Pada saat bersamaan, Deputi Infrastruktur Bekraf Hari Santosa Sungkari mengklaim, sepuluh tahun lalu, kepesatan pertumbuhan pasar ataupun industri gim di dunia belum seperti sekarang. Saat ini, ukuran industri gim sudah 2,5 kali lipat lebih besar daripada perfilman.
Menurut dia, secara global, pesatnya perkembangan industri gim yang dipengaruhi oleh teknologi digital memengaruhi sektor industri lain. Sebut saja industri barang cendera mata, periklanan, pendidikan, dan perekrutan tenaga kerja.

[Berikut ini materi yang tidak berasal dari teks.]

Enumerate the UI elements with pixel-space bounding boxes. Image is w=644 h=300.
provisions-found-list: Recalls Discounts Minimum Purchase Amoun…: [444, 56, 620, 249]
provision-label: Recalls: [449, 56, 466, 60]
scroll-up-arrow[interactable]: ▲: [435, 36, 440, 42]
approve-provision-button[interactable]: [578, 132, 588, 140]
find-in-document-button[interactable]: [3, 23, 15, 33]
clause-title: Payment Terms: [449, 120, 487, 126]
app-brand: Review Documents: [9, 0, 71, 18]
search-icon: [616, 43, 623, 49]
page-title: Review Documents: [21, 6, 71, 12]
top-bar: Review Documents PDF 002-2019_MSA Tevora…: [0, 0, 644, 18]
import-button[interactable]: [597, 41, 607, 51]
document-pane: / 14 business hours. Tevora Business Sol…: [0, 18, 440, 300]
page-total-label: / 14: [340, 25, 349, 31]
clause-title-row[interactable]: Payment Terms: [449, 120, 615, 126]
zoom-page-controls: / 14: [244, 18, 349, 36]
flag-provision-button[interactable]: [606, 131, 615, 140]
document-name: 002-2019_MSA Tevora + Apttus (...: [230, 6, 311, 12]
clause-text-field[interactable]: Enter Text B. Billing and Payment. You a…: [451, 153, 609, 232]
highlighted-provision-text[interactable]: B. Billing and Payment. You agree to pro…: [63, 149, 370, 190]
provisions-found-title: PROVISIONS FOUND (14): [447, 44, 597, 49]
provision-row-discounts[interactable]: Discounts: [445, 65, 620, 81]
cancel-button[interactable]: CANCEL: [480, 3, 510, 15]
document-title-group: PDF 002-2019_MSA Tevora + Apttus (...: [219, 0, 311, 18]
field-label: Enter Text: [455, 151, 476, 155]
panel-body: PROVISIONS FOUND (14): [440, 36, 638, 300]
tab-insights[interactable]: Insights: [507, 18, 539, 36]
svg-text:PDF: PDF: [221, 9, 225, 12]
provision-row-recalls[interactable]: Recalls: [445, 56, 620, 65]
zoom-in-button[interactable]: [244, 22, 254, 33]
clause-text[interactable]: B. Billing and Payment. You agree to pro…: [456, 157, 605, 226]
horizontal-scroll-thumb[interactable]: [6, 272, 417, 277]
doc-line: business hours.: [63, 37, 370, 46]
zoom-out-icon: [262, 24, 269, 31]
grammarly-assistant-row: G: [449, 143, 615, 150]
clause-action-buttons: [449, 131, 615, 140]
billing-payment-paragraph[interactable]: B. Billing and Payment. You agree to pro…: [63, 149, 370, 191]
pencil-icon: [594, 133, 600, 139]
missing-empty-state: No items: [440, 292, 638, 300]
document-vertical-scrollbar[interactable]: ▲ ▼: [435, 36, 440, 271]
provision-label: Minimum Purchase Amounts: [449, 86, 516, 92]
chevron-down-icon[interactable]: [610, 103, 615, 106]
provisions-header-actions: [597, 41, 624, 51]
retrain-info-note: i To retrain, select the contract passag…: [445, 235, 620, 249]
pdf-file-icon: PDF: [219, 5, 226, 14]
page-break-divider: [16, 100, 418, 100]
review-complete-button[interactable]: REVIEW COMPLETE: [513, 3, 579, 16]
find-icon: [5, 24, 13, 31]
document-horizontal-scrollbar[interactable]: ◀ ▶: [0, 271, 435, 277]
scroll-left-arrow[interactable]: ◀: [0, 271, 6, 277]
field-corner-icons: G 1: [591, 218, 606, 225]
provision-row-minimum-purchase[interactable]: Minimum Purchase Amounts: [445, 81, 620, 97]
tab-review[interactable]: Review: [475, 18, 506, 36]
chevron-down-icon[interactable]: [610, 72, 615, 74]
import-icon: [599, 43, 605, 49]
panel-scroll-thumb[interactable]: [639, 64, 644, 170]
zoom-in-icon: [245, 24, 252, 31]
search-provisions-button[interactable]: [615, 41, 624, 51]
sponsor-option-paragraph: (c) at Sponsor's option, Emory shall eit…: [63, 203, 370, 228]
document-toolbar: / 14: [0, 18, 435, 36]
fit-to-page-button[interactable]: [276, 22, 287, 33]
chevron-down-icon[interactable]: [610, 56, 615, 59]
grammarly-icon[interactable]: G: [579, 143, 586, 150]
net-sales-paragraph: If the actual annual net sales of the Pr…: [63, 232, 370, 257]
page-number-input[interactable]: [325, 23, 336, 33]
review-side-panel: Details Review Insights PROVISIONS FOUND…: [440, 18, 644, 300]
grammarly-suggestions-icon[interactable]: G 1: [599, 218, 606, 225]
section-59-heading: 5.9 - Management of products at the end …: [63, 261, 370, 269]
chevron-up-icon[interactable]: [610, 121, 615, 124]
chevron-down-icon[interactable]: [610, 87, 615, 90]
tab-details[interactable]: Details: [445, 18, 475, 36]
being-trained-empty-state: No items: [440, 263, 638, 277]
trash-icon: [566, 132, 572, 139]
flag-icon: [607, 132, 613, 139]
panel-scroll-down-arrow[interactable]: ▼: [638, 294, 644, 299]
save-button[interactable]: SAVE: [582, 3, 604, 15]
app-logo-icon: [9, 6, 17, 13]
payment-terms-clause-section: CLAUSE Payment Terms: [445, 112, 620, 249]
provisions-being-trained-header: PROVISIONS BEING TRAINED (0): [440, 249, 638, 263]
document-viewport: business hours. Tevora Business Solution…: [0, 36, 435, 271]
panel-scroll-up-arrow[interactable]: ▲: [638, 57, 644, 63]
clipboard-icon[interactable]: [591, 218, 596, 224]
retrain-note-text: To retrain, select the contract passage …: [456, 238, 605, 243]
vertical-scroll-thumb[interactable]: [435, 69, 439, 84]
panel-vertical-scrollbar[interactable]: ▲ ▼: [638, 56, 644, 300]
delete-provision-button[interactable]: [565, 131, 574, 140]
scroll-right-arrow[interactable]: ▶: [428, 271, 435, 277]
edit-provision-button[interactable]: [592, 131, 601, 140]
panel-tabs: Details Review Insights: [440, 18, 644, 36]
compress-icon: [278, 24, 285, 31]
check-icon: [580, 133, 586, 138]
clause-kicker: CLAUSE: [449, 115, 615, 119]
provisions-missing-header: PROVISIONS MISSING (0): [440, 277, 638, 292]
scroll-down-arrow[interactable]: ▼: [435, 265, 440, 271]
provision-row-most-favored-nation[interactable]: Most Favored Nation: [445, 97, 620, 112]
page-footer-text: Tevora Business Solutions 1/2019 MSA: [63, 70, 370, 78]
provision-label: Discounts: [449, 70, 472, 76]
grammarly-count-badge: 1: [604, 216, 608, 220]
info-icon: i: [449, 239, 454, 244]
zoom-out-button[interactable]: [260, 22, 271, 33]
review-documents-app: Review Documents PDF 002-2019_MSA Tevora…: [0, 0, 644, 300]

”Profesi mendapat pengakuan sejak perkembangan industri gim. Sebagai contoh, players, managers, dan orang yang bermain gim sambil merekam permainan atau caster. Profesi-profesi itu kini memiliki jenjang karier yang jelas dan di Indonesia sudah mulai terjadi,” ujar Hari.
Dia mengakui bahwa kondisi industri gim di Indonesia sekarang masih dalam tahap membangun ekosistem hulu-hilir. Pemerintah, termasuk Bekraf, fokus pada hal itu. Selama empat tahun terakhir, Bekraf rutin menggelar Bekraf Developer Day (BDD) di sejumlah kota, tidak hanya terpusat di kota tier pertama. BDD bertujuan mewadahi pengembang lokal yang ingin menciptakan produk digital, khususnya gim dan aplikasi digital lainnya.
BDD melengkapi Bekraf Game Prime. Tahun 2019 merupakan tahun penyelenggaraan Bekraf Game Prime yang keempat. Berbeda dengan tiga kali penyelenggaraan sebelumnya, tahun ini Bekraf Game Prime tidak diisi dengan sesi temu bisnis. Seluruh waktu acara pada tanggal 13-14 Juli 2019 dipakai untuk pameran. Dengan demikian, harapannya, warga pengunjung ataupun pelaku pasar gim lebih intens mengenal produk gim lokal.
Hari menyebut, ekosistem usaha rintisan di Indonesia, termasuk terkait gim, telah masuk urutan ke-39 dari 400 negara. Tahun sebelumnya, ekosistem usaha rintisan Indonesia berada di peringkat ke-160-an dari 400 negara.
Baca juga: Butuh Kolaborasi Kembangkan Gim
Meskipun terjadi perbaikan dan mendapat apresiasi dunia, dia mengatakan, pekerjaan rumah membangun ekosistem industri gim harus terus dilakukan.
”Market size gim di Indonesia telah masuk ranking 20 besar dunia. Namun, ekosistem industrinya belum kuat. Kalau mau memasarkan produk gim buatan anak Indonesia harus ke luar negeri sehingga lebih mudah memperoleh perusahaan penerbit gim ataupun investor,” ujarnya.
Mengutip data Bekraf, secara nasional jumlah usaha/perusahaan ekonomi kreatif subsektor aplikasi dan gim mencapai 12.441 usaha pada 2016. Pada tahun yang sama, nilai produk domestik bruto (PDB) ekonomi kreatif berdasarkan harga berlaku tahun 2016 sebesar Rp 922,59 triliun. Kontribusi subsektor aplikasi dan gim terhadap pertumbuhan PDB ekonomi kreatif kurang dari 1 persen.